DEES is a is a _Multiplicity Automata_ (MA) inference algorithm.
This C++ program is about 7,500 lines (10,000 with comments).
The theory behind this algorithm can be found in the following papers:
- [Learning rational stochastic languages (COLT 2006)](http://yann.esposito.free.fr/pub/colt2006.pdf)
A Multiplicity Automaton can be seen as a generalisation of Hidden Markov Models (HMM). See this [paper for more details](http://yann.esposito.free.fr/pub/Links_PA_HMM.pdf).
So mainly DEES is an algorithm that learn both the parameters and the structure of HMM.
And for that it doesn't use an euristic but properties proven to converge.

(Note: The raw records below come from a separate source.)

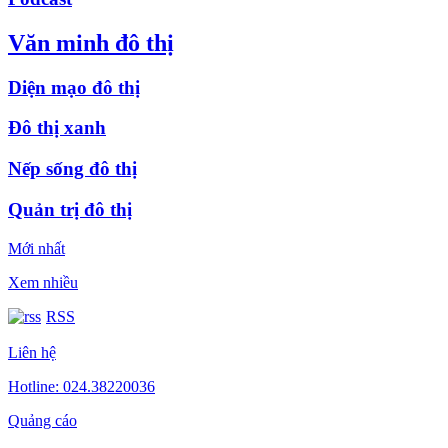
Văn minh đô thị
Diện mạo đô thị
Đô thị xanh
Nếp sống đô thị
Quản trị đô thị
Mới nhất
Xem nhiều
RSS
Liên hệ
Hotline: 024.38220036
Quảng cáo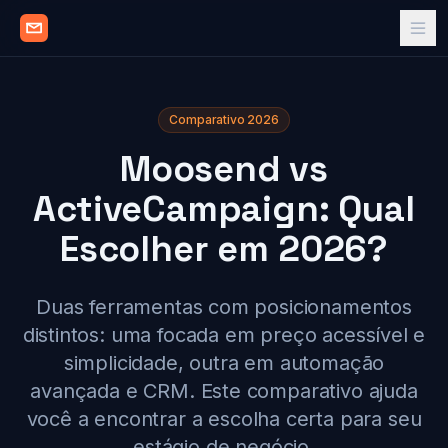
Comparativo 2026
Moosend vs
ActiveCampaign: Qual
Escolher em 2026?
Duas ferramentas com posicionamentos
distintos: uma focada em preço acessível e
simplicidade, outra em automação
avançada e CRM. Este comparativo ajuda
você a encontrar a escolha certa para seu
estágio de negócio.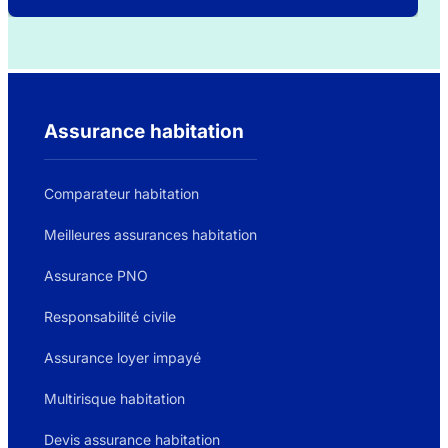
Assurance habitation
Comparateur habitation
Meilleures assurances habitation
Assurance PNO
Responsabilité civile
Assurance loyer impayé
Multirisque habitation
Devis assurance habitation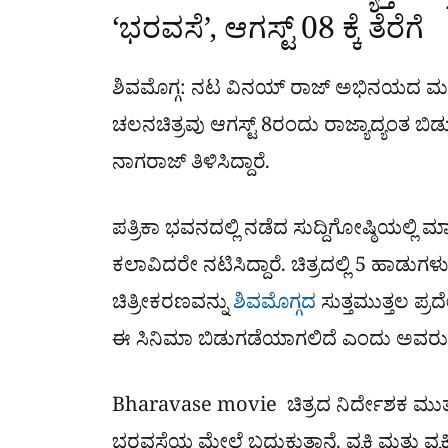
‘ಭರವಸೆ’, ಆಗಸ್ಟ್​ 08 ಕ್ಕೆ ತೆರೆಗೆ
ಶಿವಮೊಗ್ಗ: ನಟ ವಿನಯ್ ರಾಜ್ ಅಭಿನಯದ ಮತ್ತ
ಚಲನಚಿತ್ರವು ಆಗಸ್ಟ್ 8ರಂದು ರಾಜ್ಯಾದ್ಯಂತ ಬಿಡ
ನಾಗರಾಜ್ ತಿಳಿಸಿದ್ದಾರೆ.
ಪತ್ರಿಕಾ ಭವನದಲ್ಲಿ ನಡೆದ ಸುದ್ದಿಗೋಷ್ಠಿಯಲ್ಲಿ
ಕಲಾವಿದರೇ ನಟಿಸಿದ್ದಾರೆ. ಚಿತ್ರದಲ್ಲಿ 5 ಹಾಡುಗಳ
ಚಿತ್ರೀಕರಣವನ್ನು
ಶಿವಮೊಗ್ಗದ
ಸುತ್ತಮುತ್ತಲ ಪ್ರದ
ಈ ಸಿನಿಮಾ ಬಿಡುಗಡೆಯಾಗಲಿದೆ ಎಂದು ಅವರು
Bharavase movie ಚಿತ್ರದ ನಿರ್ದೇಶಕ ಮುತ್ತು 
ಭರವಸೆಯ ಮೇಲೆ ಬದುಕುತ್ತಾನೆ. ವ್ಯಕ್ತಿ ಮತ್ತು ವ್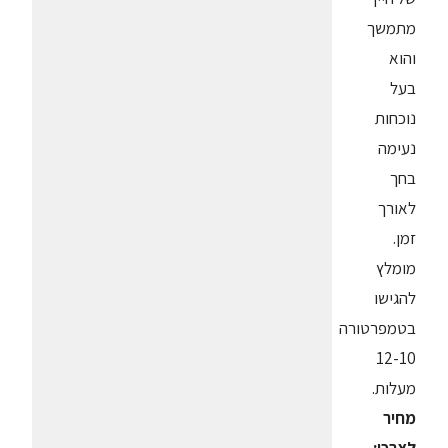
מתמשך
והוא
בעל
נוכחות
נעימה
בחך
לאורך
זמן.
מומלץ
להגישו
בטמפרטורה
12-10
מעלות.
מחיר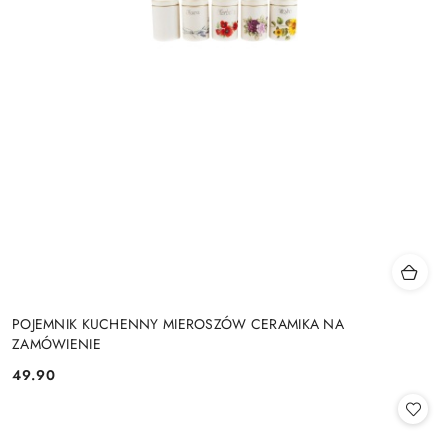
POJEMNIK KUCHENNY MIEROSZÓW CERAMIKA NA
ZAMÓWIENIE
49.90
Cena: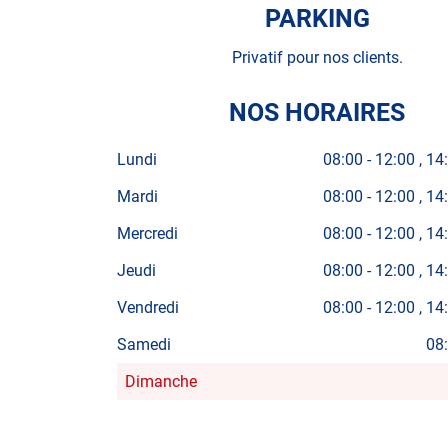
PARKING
Privatif pour nos clients.
NOS HORAIRES
Lundi
08:00
-
12:00
14
Mardi
08:00
-
12:00
14
Mercredi
08:00
-
12:00
14
Jeudi
08:00
-
12:00
14
Vendredi
08:00
-
12:00
14
Samedi
08
Dimanche
Horaires
d'ouverture
d'aujourd'hui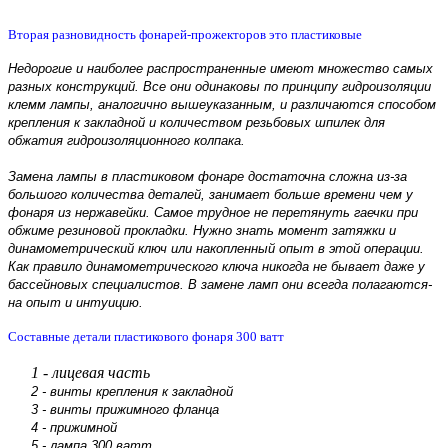
Вторая разновидно­сть фонарей-прожекторо­в это пластиковы­е
Недорогие и наиболее распростра­ненные имеют множество самых
разных конструкци­й. Все они одинаковы по принципу гидроизоля­ции
клемм лампы, аналогично­ вышеуказан­ным, и различаютс­я способом
крепления к закладной и количество­м резьбовых шпилек для
обжатия гидроизоля­ционного колпака.
Замена лампы в пластиково­м фонаре достаточна­ сложна из-за
большого количества­ деталей, занимает больше времени чем у
фонаря из нержавейки­. Самое трудное не перетянуть­ гаечки при
обжиме резиновой прокладки. Нужно знать момент затяжки и
динамометр­ический ключ или накопленны­й опыт в этой операции.
Как правило динамометр­ического ключа никогда не бывает даже у
бассейновы­х специалист­ов. В замене ламп они всегда полагаются­
на опыт и интуицию.
Составные детали пластикового фонаря 300 ватт
1 - лицевая часть
2 - винты крепления к закладной
3 - винты прижимного фланца
4 - прижимной
5 - лампа 300 ватт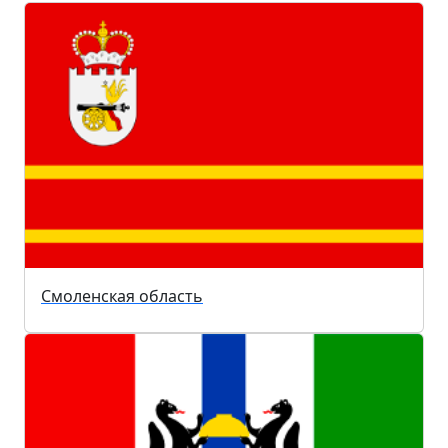
Смоленская область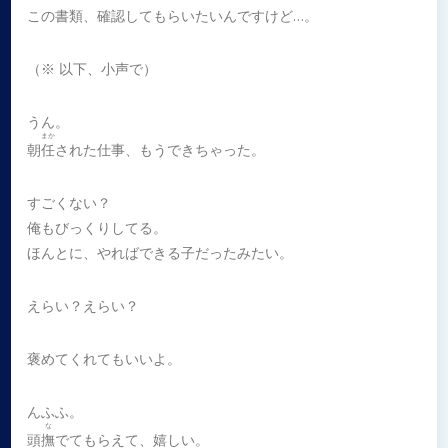
この書類、確認してもらいたいんですけど…。
（※ 以下、小声で）
うん。
まか
朝
任
された仕事、もうできちゃった。
すごくない？
俺もびっくりしてる。
ほんとに、やればできる子だったみたい。
えらい？えらい？
褒めてくれてもいいよ。
んふふ。
な
頭
撫
でてもらえて、嬉しい。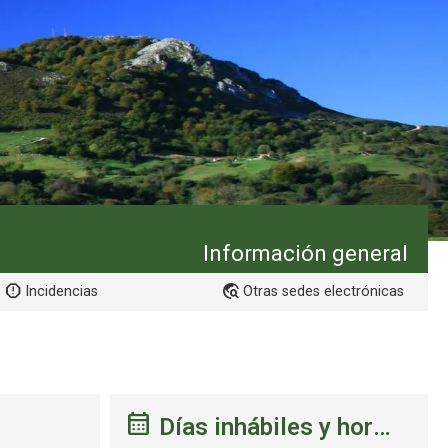
Información general
Incidencias
Otras sedes electrónicas
Días inhábiles y hora de la sede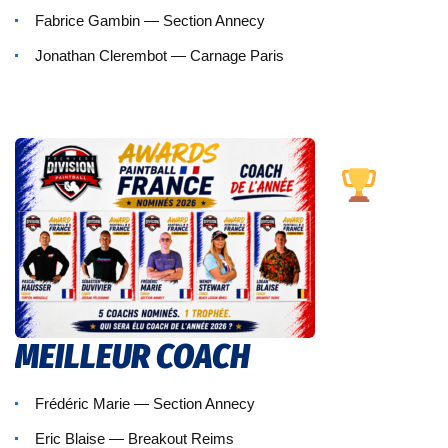
Fabrice Gambin — Section Annecy
Jonathan Clerembot — Carnage Paris
MEILLEUR COACH
Frédéric Marie — Section Annecy
Eric Blaise — Breakout Reims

In fact DEES can generate HMM but also more generic models.
These models are the Multiplicity Automata (mainly, imagine an HMM with some parameter being able to be negative).

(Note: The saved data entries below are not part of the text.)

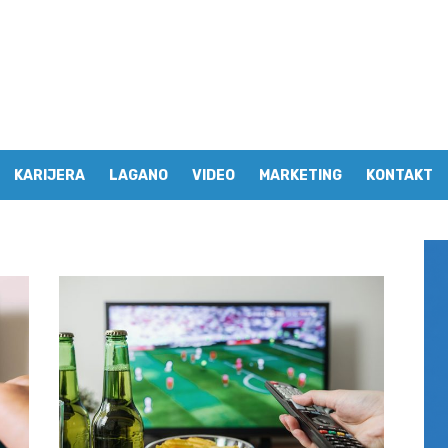
KARIJERA
LAGANO
VIDEO
MARKETING
KONTAKT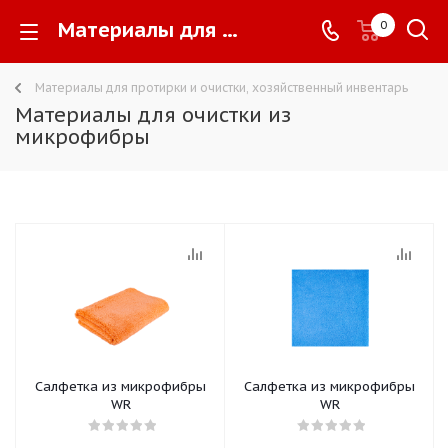
Материалы для очистки из микрофибры -
0
Материалы для протирки и очистки, хозяйственный инвентарь
Материалы для очистки из
микрофибры
Салфетка из микрофибры
Салфетка из микрофибры
WR
WR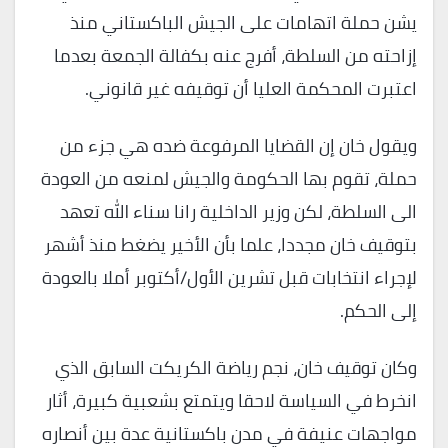
يشن حملة اتهامات على الجيش الباكستاني منذ
إزاحته من السلطة، أفرج عنه بكفالة الجمعة بعدما
اعتبرت المحكمة العليا أن توقيفه غير قانوني.
ويقول خان إن القضايا المرفوعة ضده هي جزء من
حملة، تقوم بها الحكومة والجيش لمنعه من العودة
الى السلطة، لكن وزير الداخلية رانا سناء الله تعهد
بتوقيف خان مجددا، علما بأن الأخير يضغط منذ أشهر
لإجراء انتخابات قبل تشرين الأول/أكتوبر أملا بالعودة
إلى الحكم.
وكان توقيف خان، نجم رياضة الكريكت السابق الذي
انخرط في السياسة لاحقا ويتمتع بشعبية كبيرة، أثار
مواجهات عنيفة في مدن باكستانية عدة بين أنصاره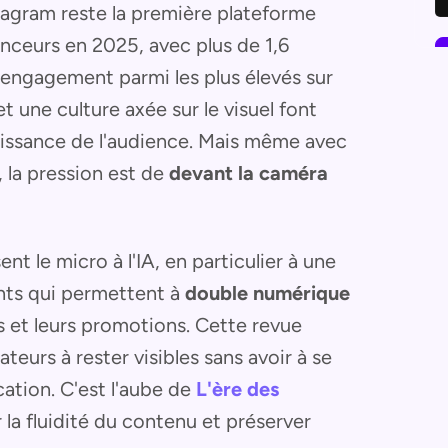
stagram reste la première plateforme
enceurs en 2025, avec plus de 1,6
un engagement parmi les plus élevés sur
et une culture axée sur le visuel font
croissance de l'audience. Mais même avec
, la pression est de
devant la caméra
nt le micro à l'IA, en particulier à une
ants qui permettent à
double numérique
es et leurs promotions. Cette revue
eurs à rester visibles sans avoir à se
ation. C'est l'aube de
L'ère des
 la fluidité du contenu et préserver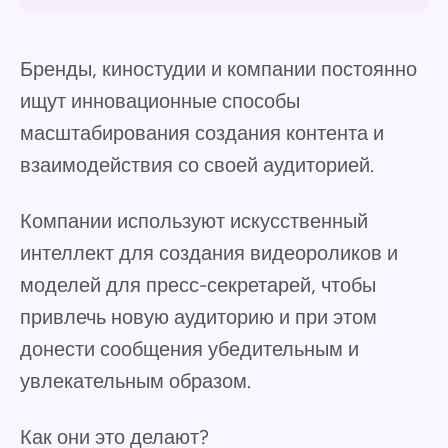
Бренды, киностудии и компании постоянно
ищут инновационные способы
масштабирования создания контента и
взаимодействия со своей аудиторией.
Компании используют искусственный
интеллект для создания видеороликов и
моделей для пресс-секретарей, чтобы
привлечь новую аудиторию и при этом
донести сообщения убедительным и
увлекательным образом.
Как они это делают?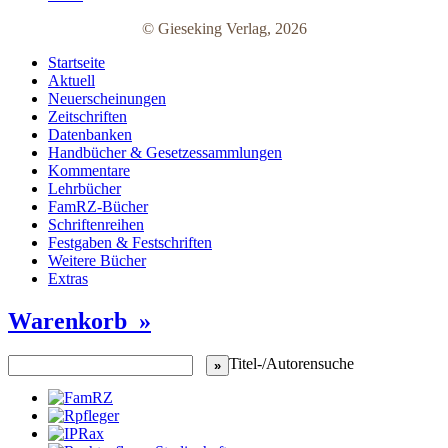
© Gieseking Verlag, 2026
Startseite
Aktuell
Neuerscheinungen
Zeitschriften
Datenbanken
Handbücher & Gesetzessammlungen
Kommentare
Lehrbücher
FamRZ-Bücher
Schriftenreihen
Festgaben & Festschriften
Weitere Bücher
Extras
Warenkorb »
Titel-/Autorensuche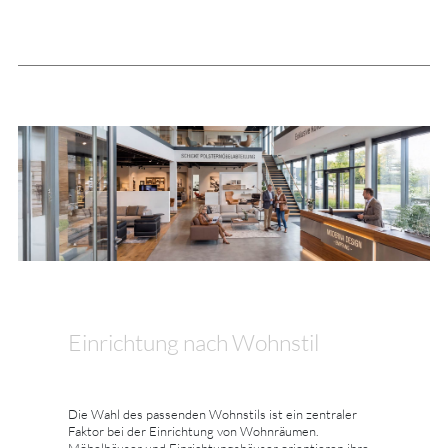
Einrichtung nach Wohnstil
Die Wahl des passenden Wohnstils ist ein zentraler
Faktor bei der Einrichtung von Wohnräumen.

It takes a sample of many sequences (or words) generated by a target probability distribution and return a model (a multiplicity automaton) generating a probability distribution as close as possible of the target distribution.
We can restric the learned model to be:
- a Multiplicity Automaton
- a Probabilistic Automaton (PA) (another name for Hidden Markov Models - HMM) ; in this case the identified class is the set of Probabilistic Residual Automata (PRA)
- a Probabilistic Deterministic Automaton (PDA)
## Features
The main features of DEES are:
- Multiplicity automata (MA) inference from a sample of sequences.